Christie says space-going liquor could sell for $ 1 million

Alcohol is out of this world. The price is reasonably stratospheric.

Christie said on Tuesday that it is selling a bottle of French wine that spends more than a year aboard the International Space Station. The auction house thinks that wine enthusiasts can pay $ 1 million for it.

Paratrus is one of 12 bottles sent to space in 2000 November 2019, researchers have discovered the potential of extraterrestrial agriculture. Returned 14 months later, which changed according to wine experts, who sampled it for tasting in France.

Christie’s wine and spirits department’s international director Tim Tiptree said the wine in space was “ripe in a unique atmosphere” of zero gravity near the space station.

Tiptree said the voyage made the $ 10,000-a-bottle wine known for its complexity, silky, ripe tannins and black cherries, cigar box and leather flavors.

“It’s just a very harmonious wine that has the ability to age brilliantly, which is why it was chosen for this experiment,” he said. “It is very encouraging that it was delicious to return to Earth.”

Private space startup Space Cargo Cargo Unlimited sent wine to Earth in November 2019 by exposing plants to new stresses in an effort to make plants more resilient to climate change and disease. Researchers want to better understand the aging process, fermentation, and bubbles in wine.

In a taste test in March at the Wine and Wine Research Institute in Bordeaux, France, a dozen wine connoisseurs compared space-traveled wines from the same vintage to a bottle that stayed in a cellar.

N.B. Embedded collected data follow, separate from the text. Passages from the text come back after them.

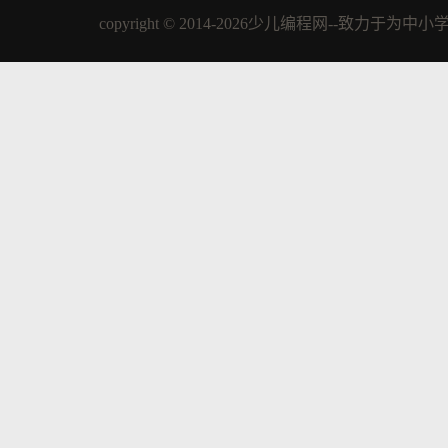
copyright © 2014-2026少儿编程网--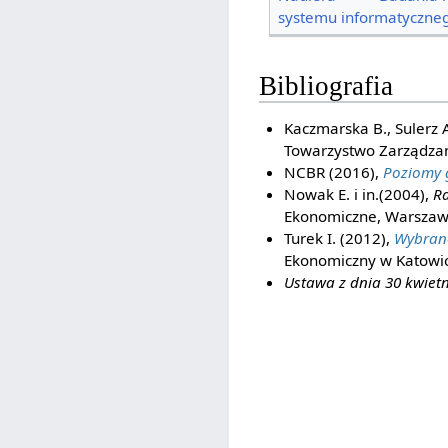
systemu informatyczne
Bibliografia
Kaczmarska B., Sulerz 
Towarzystwo Zarządzan
NCBR (2016),
Poziomy 
Nowak E. i in.(2004),
Ra
Ekonomiczne, Warsza
Turek I. (2012),
Wybran
Ekonomiczny w Katowic
Ustawa z dnia 30 kwiet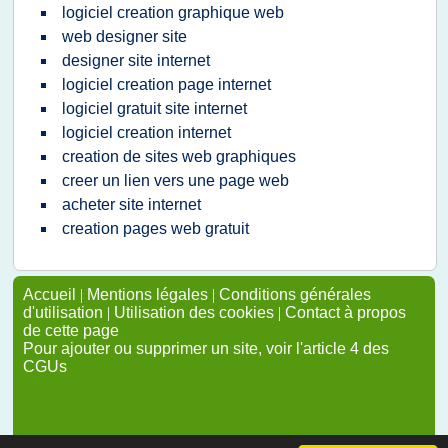
logiciel creation graphique web
web designer site
designer site internet
logiciel creation page internet
logiciel gratuit site internet
logiciel creation internet
creation de sites web graphiques
creer un lien vers une page web
acheter site internet
creation pages web gratuit
Accueil
|
Mentions légales
|
Conditions générales
d'utilisation
|
Utilisation des cookies
|
Contact à propos
de cette page
Pour ajouter ou supprimer un site, voir l'article 4 des
CGUs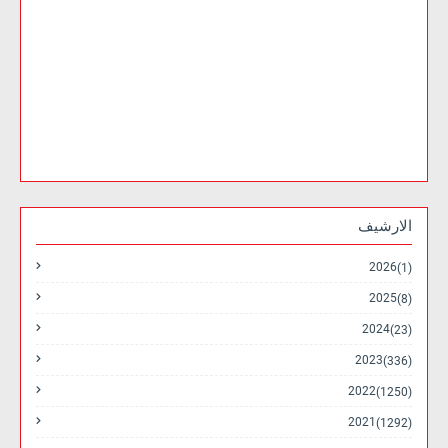
الارشيف
2026
(1)
2025
(8)
2024
(23)
2023
(336)
2022
(1250)
2021
(1292)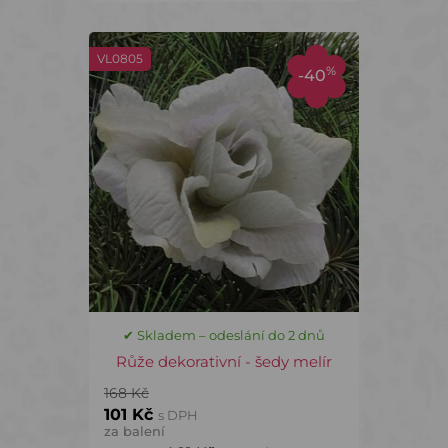
VL0805
%
-40
✔ Skladem – odeslání do 2 dnů
Růže dekorativní - šedy melír
168 Kč
101 Kč
s DPH
za balení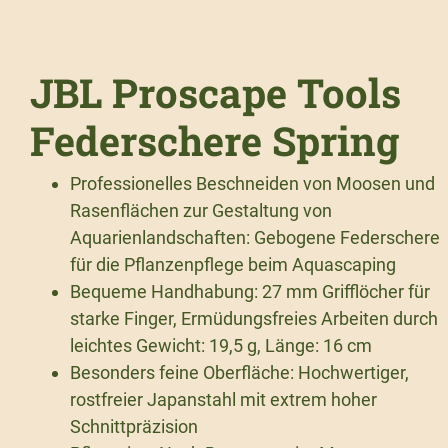
JBL Proscape Tools
Federschere Spring
Professionelles Beschneiden von Moosen und
Rasenflächen zur Gestaltung von
Aquarienlandschaften: Gebogene Federschere
für die Pflanzenpflege beim Aquascaping
Bequeme Handhabung: 27 mm Grifflöcher für
starke Finger, Ermüdungsfreies Arbeiten durch
leichtes Gewicht: 19,5 g, Länge: 16 cm
Besonders feine Oberfläche: Hochwertiger,
rostfreier Japanstahl mit extrem hoher
Schnittpräzision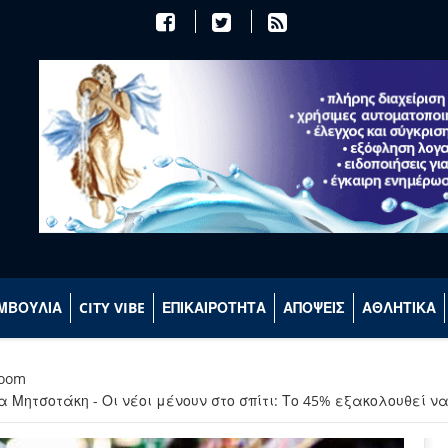
ΜΒΟΥΛΙΑ
CITY VIBE
ΕΠΙΚΑΙΡΟΤΗΤΑ
ΑΠΟΨΕΙΣ
ΑΘΛΗΤΙΚΑ
room
Μητσοτάκη - Οι νέοι μένουν στο σπίτι: Το 45% εξακολουθεί να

He noted a difference that was difficult to describe. Jane Anson, a writer with the wine publication, stated that the wine that remains on Earth is slightly smaller, the space version slightly softer and more aromatic.

The wine, offered by Christie at a private sale, comes with a bottle of terrestrial patteras of the same vintage, a decanter, goggles, and a corkscrew crafted from a meteorite. All of this is conducted in a hand-crafted wooden trunk with decorations inspired by science fiction pioneer Julus Vern and the “Star Trek” universe.

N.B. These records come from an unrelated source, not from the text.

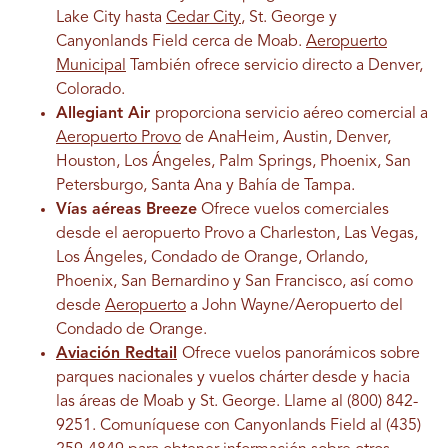
Lake City hasta
Cedar City
, St. George y
Canyonlands Field cerca de Moab.
Aeropuerto
Municipal
También ofrece servicio directo a Denver,
Colorado.
Allegiant Air
proporciona servicio aéreo comercial a
Aeropuerto Provo
de Ana
Heim,
Austin, Denver,
Houston,
Los Ángeles,
Palm Springs, Phoenix, San
Petersburgo,
Santa Ana y
Bahía de Tampa
.
Vías aéreas Breeze
Ofrece vuelos comerciales
desde el aeropuerto Provo
a Charleston, Las Vegas,
Los Ángeles, Condado de Orange, Orlando,
Phoenix, San Bernardino y San Francisco, así como
desde
Aeropuerto
a John Wayne/Aeropuerto del
Condado de Orange.
Aviación Redtail
Ofrece vuelos panorámicos sobre
parques nacionales y vuelos chárter desde y hacia
las áreas de Moab y St. George. Llame al (800) 842-
9251. Comuníquese con Canyonlands Field al (435)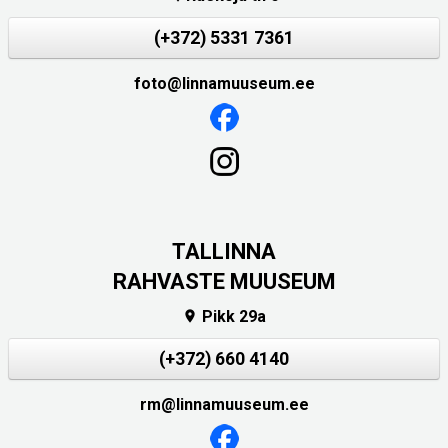
(+372) 5331 7361
foto@linnamuuseum.ee
TALLINNA
RAHVASTE MUUSEUM
Pikk 29a

(+372) 660 4140
rm@linnamuuseum.ee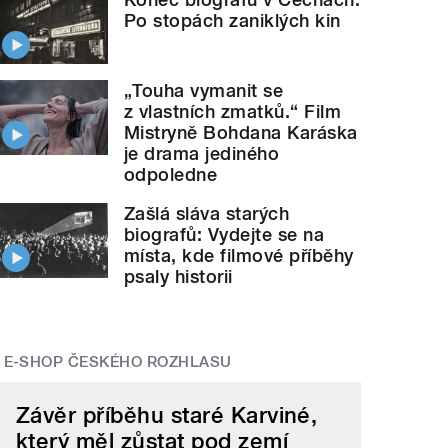
Po stopách zaniklých kin
„Touha vymanit se
z vlastních zmatků.“ Film
Mistryně Bohdana Karáska
je drama jediného
odpoledne
Zašlá sláva starých
biografů: Vydejte se na
místa, kde filmové příběhy
psaly historii
E-SHOP ČESKÉHO ROZHLASU
Závěr příběhu staré Karviné,
který měl zůstat pod zemí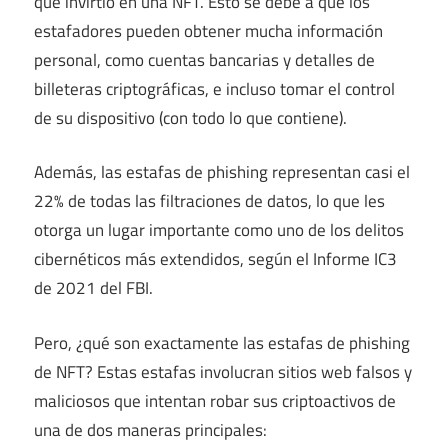
que invirtió en una NFT. Esto se debe a que los
estafadores pueden obtener mucha información
personal, como cuentas bancarias y detalles de
billeteras criptográficas, e incluso tomar el control
de su dispositivo (con todo lo que contiene).
Además, las estafas de phishing representan casi el
22% de todas las filtraciones de datos, lo que les
otorga un lugar importante como uno de los delitos
cibernéticos más extendidos, según el Informe IC3
de 2021 del FBI.
Pero, ¿qué son exactamente las estafas de phishing
de NFT? Estas estafas involucran sitios web falsos y
maliciosos que intentan robar sus criptoactivos de
una de dos maneras principales: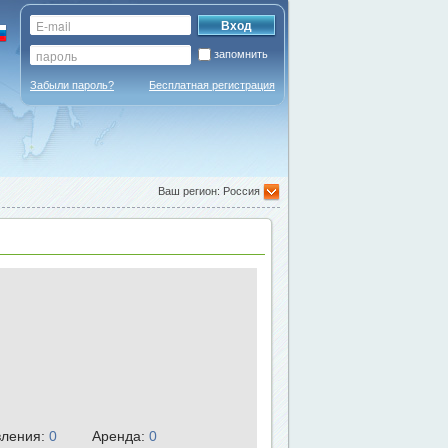
запомнить
Забыли пароль?
Бесплатная регистрация
Ваш регион: Россия
ления:
0
Аренда:
0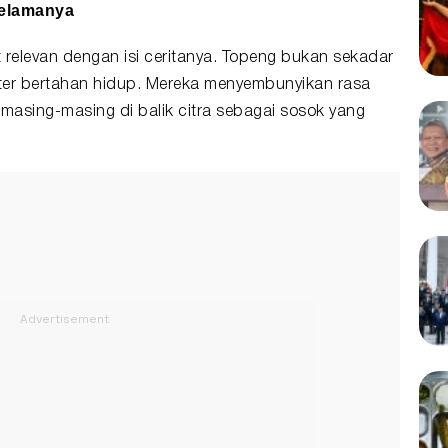
elamanya
 relevan dengan isi ceritanya. Topeng bukan sekadar
kter bertahan hidup. Mereka menyembunyikan rasa
masing-masing di balik citra sebagai sosok yang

Future research will be extended beyond sales by Space Cargo Unlimited. Many of the dozen other bottles in the space remain closed, but Christie says he has no plans to sell any of them.

Tiptree says the price estimate, “in the region of $ 1 million,” reflects the possibility of selling a mix of wine enthusiasts, space enthusiasts and wealthy people who collect the “ultimate experience”.

The lot includes a 2000 Petrus bottle that remains on Earth, so shoppers can compare the two – should they decide to open the one that went into orbit.

“I hope they decide to drink it, but probably not immediately,” Tiptree said. “It is at its peak, but this wine will probably last for at least another two or three decades.